Sunday, June 18, 2006

For Punjab

My friend Punjab lives in Whitehorse in the Yukon Territory, Canada. I have had no communication by letter, email or phone with him for more than six months and he wouldn't know I have a blog site, so I will email him after I finish this and tell him the site address. He may, like me until a month or so ago, have never heard of a blog, but it seems to me a good way for someone on the other side of the world to keep up with what's happenning here.

I was thinking of Punjab on my early morning walk. We have nearly reached the winter solstice so he is enjoying mid summer and days of about 20 hours because of the latitude of over 60 degrees north. The air was clear this morning, no mist, fog or drizzle and it was like a veil had lifted off my brain. About 250 metres from my backdoor, I turn south at the end of my street into Quinn Rd., a narrow dirt road about 500 metres long that cuts off a corner of the Launching Place Rd. There's a rise of about 300 metres to the top of the little hill. I pace quickly, enjoying the cold air filling the lungs and smarting cheeks, ears and nose tip. Snowy falls behind, searching with her nose. At the top of the hill the endorphins kick in and I often say to myself at this spot, "I feel fantastic." Visibility was better than any morning of the last six weeks and it was magically still, the leaves on the messmates, peppermints, mannas and mountain grey gums motionless, only birds moving, all graceful in their own way, currawongs rowing, blackbirds darting and dancing, ravens soaring high, rosellas arrowing, galahs weaving, flopping and feinting.To the east across a valley is another hill, timbered and with granite outcrops and above which the sky is lit by the rising but still hidden sun.

Ahead the township stands on the next hill, houses and trees nestled together giving the scene a calm peace, fitting for a Sunday morning. The deciduous trees have mostly lost their leaves, a few crimson and purple stragglers are still on the liquid ambers and some dirty brown clings to some oaks. I walk down the main street to the Puffing Billy station and turn north and follow the tracks for a few hundred metres before heading into the woodland behind the station. Naked limbs of elms, planes and tulip trees tower above, contrasting with pines and cypress which provide the feeling of a concealed retreat. The pine mushrooms were plentiful last month. Underneath the canopy tree weeds holly, bay, cotoneaster, Portugese laurel and sweet pittosporum thrive. They are maligned as weeds but all are wonderful as a food source and cover for birds. I dug hundreds of bay seedlings out of here nearly twenty years ago and planted them at the farm and we harvest them every year heavily for restaurants and florists. It makes my walk rewarding to recollect this, as does seeing the young trees I donated to Puffing Billy some years ago, namely magnolia grandifora (2), Cornus florida (2), Cornus kousa, ginkos, birches and a copper beech which Merle planted in the wrong place and also has been badly damaged by vandals.

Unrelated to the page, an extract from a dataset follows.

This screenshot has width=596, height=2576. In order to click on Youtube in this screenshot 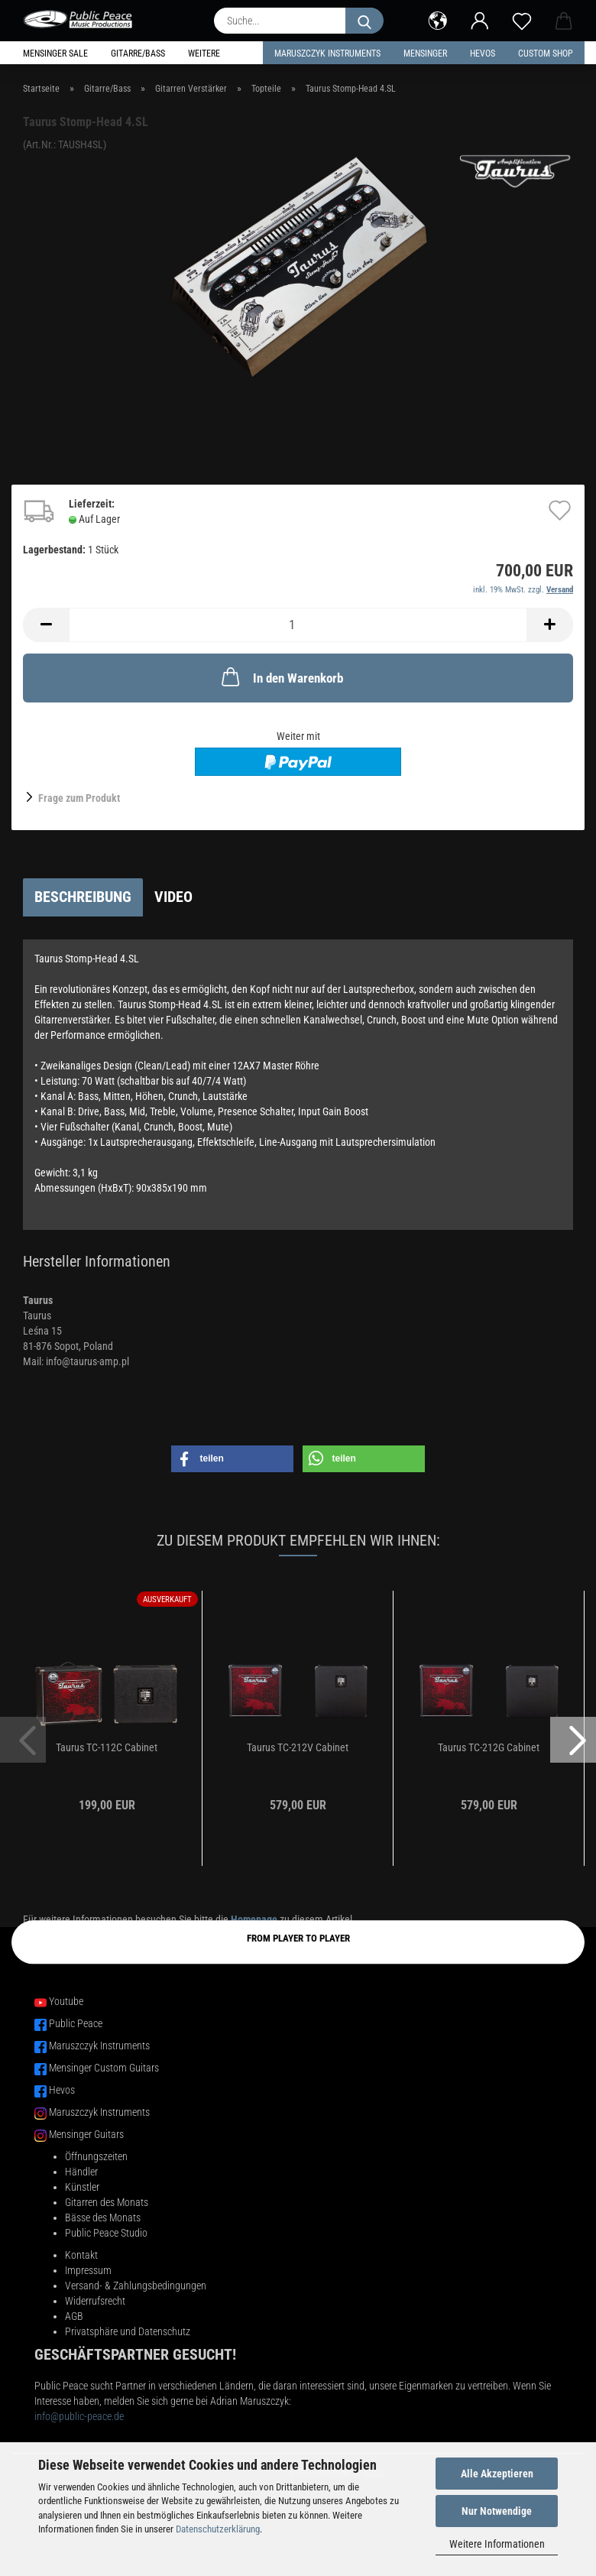 , I will do `click(66, 2001)`. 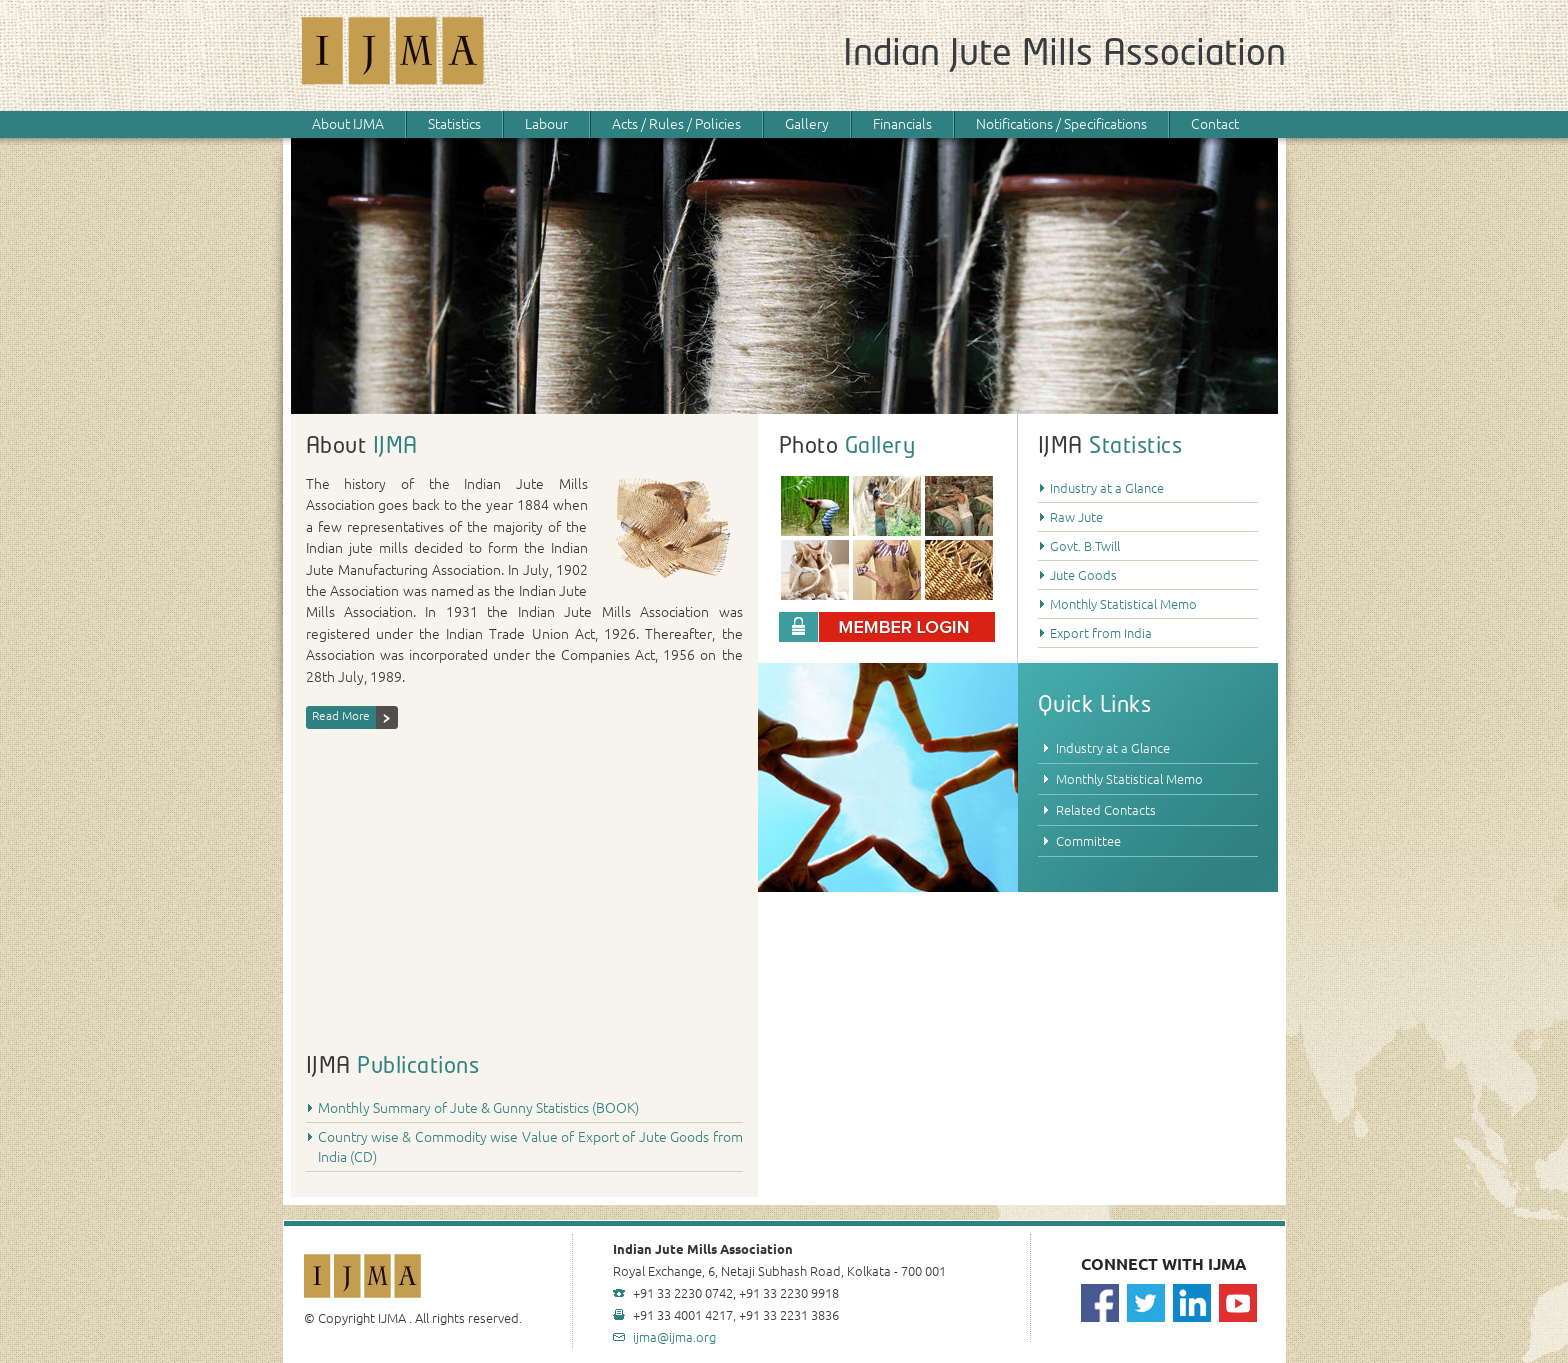 Image resolution: width=1568 pixels, height=1363 pixels. I want to click on Youtube, so click(1238, 1303).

Once out of the woodland I go along Station St. to Launching Place Rd. I put Snowy back on the lead, because of the cars. She pulls slightly, she knows breakfast is close.


For you Punjab, my Mt. Waverley brother,and your family,I wish you peace and happiness, just as that I feel on my morning walks. Except for my blood family, you are the only contact I have from the 1950's and I treasure the connection that goes back to childhood and has always shared such pleasure in the trees, birds, mountains and all things in the natural world. You are three years older than me, and you must be even balder than you were when I last saw you. Ha! Happy birthday for last April. There will be some footy news in your mail box soon. Dare I say it. I'd better not. Yes I will, carefully. It looks like we MAY have a decent football team this year. Time reveals everything!